• [Work instructions]
Copy exactly the stretch of data below from the line with "nächstmöglichen Termin für den Standort" through the line with "React, Spring, Angular)", including both of those lines.
[[ Dataset extract open ]]
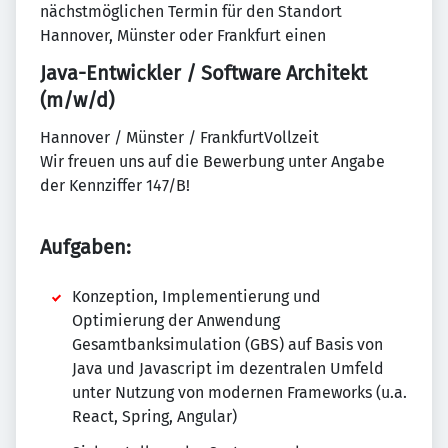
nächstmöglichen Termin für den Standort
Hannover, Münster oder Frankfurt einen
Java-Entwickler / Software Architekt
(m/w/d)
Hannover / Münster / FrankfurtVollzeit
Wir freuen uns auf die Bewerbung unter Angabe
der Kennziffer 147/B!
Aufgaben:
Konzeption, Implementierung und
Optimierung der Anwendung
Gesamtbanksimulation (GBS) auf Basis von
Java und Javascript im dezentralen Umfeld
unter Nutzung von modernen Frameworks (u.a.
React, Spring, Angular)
[[ Dataset extract closed ]]
[[ Dataset extract open ]]
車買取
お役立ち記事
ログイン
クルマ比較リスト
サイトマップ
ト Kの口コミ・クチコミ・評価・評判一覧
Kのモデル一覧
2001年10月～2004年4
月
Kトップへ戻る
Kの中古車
[[ Dataset extract closed ]]
• [Finished task]
nächstmöglichen Termin für den Standort
Hannover, Münster oder Frankfurt einen
Java-Entwickler / Software Architekt
(m/w/d)
Hannover / Münster / FrankfurtVollzeit
Wir freuen uns auf die Bewerbung unter Angabe
der Kennziffer 147/B!
Aufgaben:
Konzeption, Implementierung und
Optimierung der Anwendung
Gesamtbanksimulation (GBS) auf Basis von
Java und Javascript im dezentralen Umfeld
unter Nutzung von modernen Frameworks (u.a.
React, Spring, Angular)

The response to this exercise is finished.